Après neuf jours de voyage à suivre la voie creusée par la Loire, les contre-courants m’avaient mené au pied du suc ardéchois. Le dôme volcanique, brut et rebondi semble conserver dans ses entrailles, sous une roche basaltique épaisse, les secrets tourmentés de l’avènement d’une source cristalline qui arrosera villes et vallées dans une course inarrêtable. Ce mont au nom curieux, dont on nous parle enfant à l’école, est devant moi et s’érige depuis huit millions d’années de tout son poids comme le gardien géniteur de la Loire.
Dans ma tente, j’avais lutté, trempé, contre le froid toute la nuit. Le seul aspect positif est que j’ai pu me réveiller avant l’astre du jour et être déjà sur place. Il fait encore sombre et personne ne se trouve sur le calme plateau. Cette solitude me permet de profiter pleinement du site et vers six heures du matin je me présente à la source géographique de la Loire. Le moment est solennel et savoureux. C’est dans une ancienne ferme, recueillie dans un abreuvoir en pierre, que se déverse l’eau vierge. Une inertie s’est emparée de la nature et seulement file sans contrainte, dans un sifflement mélodieux, la première coulée du fleuve sacré. Elle s’échappe avec entrain, dans une rapidité vivide qui la fait danser au sortir d’un mur rocheux. Un embout de bois lui sert de rampe et la gravité l’attire immuablement à se noyer en elle-même dans le bassin pour ressortir en filet vers de futures pérégrinations. Les Sancerrois, penchés sur le berceau de pierre, rendent hommage à la « Reine et Mère de son Vignoble » qui renaît chaque jour à chaque instant.
Je prends le temps du recueillement. Tel le pèlerin qui se rend à Compostelle, je me suis rendu jusqu’aux prémices de la Loire. Je sors à ce moment ma bouteille qui me servira d’écrin à la petite Loire afin de terminer le voyage de Bouchemaine à Saint-Nazaire et de relâcher ma prise dans son estuaire. En un instant, la bouteille est remplie d’une eau glaciale et je ferme le goulot avec le bouchon de liège taillé.

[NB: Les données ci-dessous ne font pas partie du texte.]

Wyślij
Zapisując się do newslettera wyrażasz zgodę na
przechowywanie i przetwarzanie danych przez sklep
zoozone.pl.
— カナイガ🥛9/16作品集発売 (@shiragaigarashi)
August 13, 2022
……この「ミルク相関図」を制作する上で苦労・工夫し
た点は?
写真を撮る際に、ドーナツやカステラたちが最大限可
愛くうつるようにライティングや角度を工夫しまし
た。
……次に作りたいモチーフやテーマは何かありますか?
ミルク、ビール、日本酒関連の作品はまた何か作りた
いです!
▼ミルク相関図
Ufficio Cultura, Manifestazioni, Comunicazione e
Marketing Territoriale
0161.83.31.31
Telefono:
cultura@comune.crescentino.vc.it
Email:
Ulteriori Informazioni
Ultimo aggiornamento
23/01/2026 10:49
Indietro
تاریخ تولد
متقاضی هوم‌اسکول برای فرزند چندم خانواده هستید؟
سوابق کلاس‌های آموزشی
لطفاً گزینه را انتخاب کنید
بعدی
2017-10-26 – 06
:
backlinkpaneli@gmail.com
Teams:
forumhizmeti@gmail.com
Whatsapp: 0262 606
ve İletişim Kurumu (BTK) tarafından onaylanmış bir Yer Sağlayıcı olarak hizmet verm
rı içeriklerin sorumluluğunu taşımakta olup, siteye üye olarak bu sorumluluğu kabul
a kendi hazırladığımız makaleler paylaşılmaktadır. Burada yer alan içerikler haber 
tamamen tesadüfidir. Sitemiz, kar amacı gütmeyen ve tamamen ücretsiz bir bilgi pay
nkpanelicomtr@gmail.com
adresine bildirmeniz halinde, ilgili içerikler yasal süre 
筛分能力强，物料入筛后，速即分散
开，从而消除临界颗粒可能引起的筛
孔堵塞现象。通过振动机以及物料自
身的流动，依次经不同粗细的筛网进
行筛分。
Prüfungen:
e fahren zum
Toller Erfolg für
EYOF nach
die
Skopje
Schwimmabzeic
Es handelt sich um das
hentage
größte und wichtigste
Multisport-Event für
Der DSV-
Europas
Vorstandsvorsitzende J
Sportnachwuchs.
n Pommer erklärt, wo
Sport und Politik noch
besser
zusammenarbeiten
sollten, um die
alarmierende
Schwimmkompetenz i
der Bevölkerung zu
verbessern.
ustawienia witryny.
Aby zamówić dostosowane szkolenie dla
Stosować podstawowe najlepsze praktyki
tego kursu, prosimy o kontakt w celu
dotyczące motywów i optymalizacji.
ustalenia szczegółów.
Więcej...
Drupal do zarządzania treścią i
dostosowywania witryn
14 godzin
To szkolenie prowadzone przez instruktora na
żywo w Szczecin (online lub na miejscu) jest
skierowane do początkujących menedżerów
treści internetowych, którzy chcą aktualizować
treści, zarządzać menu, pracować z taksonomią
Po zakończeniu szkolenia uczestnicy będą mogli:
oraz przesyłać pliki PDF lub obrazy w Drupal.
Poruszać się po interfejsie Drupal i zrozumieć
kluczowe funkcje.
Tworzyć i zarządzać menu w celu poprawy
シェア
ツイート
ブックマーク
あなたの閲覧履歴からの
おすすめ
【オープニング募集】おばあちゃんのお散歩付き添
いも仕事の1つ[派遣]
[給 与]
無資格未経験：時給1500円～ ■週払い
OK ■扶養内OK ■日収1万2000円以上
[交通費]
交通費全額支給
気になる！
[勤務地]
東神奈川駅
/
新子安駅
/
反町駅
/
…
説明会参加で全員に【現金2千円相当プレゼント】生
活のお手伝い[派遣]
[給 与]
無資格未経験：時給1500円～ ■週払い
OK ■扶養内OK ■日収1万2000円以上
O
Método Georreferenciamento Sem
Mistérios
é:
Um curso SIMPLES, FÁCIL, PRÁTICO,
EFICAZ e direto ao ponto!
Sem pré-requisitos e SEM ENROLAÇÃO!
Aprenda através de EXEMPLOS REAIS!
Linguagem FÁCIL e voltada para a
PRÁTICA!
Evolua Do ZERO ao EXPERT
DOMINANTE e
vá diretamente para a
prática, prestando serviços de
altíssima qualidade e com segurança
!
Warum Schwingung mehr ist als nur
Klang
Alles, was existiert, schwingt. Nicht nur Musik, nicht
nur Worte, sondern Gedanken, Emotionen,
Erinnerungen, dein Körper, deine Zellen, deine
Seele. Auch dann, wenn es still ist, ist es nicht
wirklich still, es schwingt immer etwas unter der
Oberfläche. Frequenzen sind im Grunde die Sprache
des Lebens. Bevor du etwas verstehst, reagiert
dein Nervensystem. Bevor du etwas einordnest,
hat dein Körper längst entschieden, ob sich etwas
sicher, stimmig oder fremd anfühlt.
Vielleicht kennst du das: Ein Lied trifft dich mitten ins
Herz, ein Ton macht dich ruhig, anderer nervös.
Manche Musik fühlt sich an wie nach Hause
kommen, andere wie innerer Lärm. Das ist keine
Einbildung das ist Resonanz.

C’est dans une modeste bâtisse que se trouve la source géographique ligérienne. Pas de fioriture, c’est dans une étable des plus humbles qu’elle aborde le monde et plus tard, ce seront des cathédrales et des châteaux royaux qu’elle bordera. Il y a en réalité plusieurs sources de la Loire, une authentique, une géographique et une source véritable. Ce sont plusieurs nappes phréatiques qui forment le futur fleuve et qui se rejoignent non loin les unes des autres. Source d’un fleuve mais également de querelles puisque de nombreuses familles se sont arrogé l’emplacement natal afin de profiter de la manne touristique qu’elle représente. Cela-dit, avec l’affluence de cinq cent mille visiteurs par an, les tensions semblent être mises de côté. Quant à moi, je suis toujours seul à ces heures matinales et j’aspire dorénavant à escalader les sommets de la montagne aux rochers.
Arpenter les côtes du mont ne pose pas d’ennui majeur, le chemin est étriqué et jonché de cailloux mais en enjambant convenablement les blocs et sans se précipiter, le sommet est facile à rallier. Le ciel rend des halos de lumière apaisants et entraîne un travail intense des couleurs évoluant au fil des déplacements d’épais nuages. Vert impérial des forêts balayées de teintes chartreuses sur des reliefs charnels, puissantes rocailles attaquées d’émaux lichénoïdes jaunis s’entremêlent aux fleurs rosées. D’un bond, je découvre le sommet tant convoité et tressaille d’émotion, électrocuté un millième de seconde face à la grandeur brutale s’étendant devant moi. Des cairns, totems dans un équilibre précaire, se trouvent par centaines sur le crâne du mont. Ces empilements artistiques de cailloux renvoient à une image très ésotérique. Le site est un cœur spirituel entravé de roches, rugueux et hostile mais pourtant poumon de vie continuelle. La robe nuageuse pourpre laisse place à une intensité turquoise dans les cieux. La beauté phénoménale à laquelle s’exercent sans heurt les éléments depuis les hauteurs de l’ancien volcan me plonge dans une contemplation profonde. Le sublime final inouï de ma quête farouche vers la connaissance géographique de la Loire est une apothéose qui me convainc, ici même, de l’existence du paradis ligérien.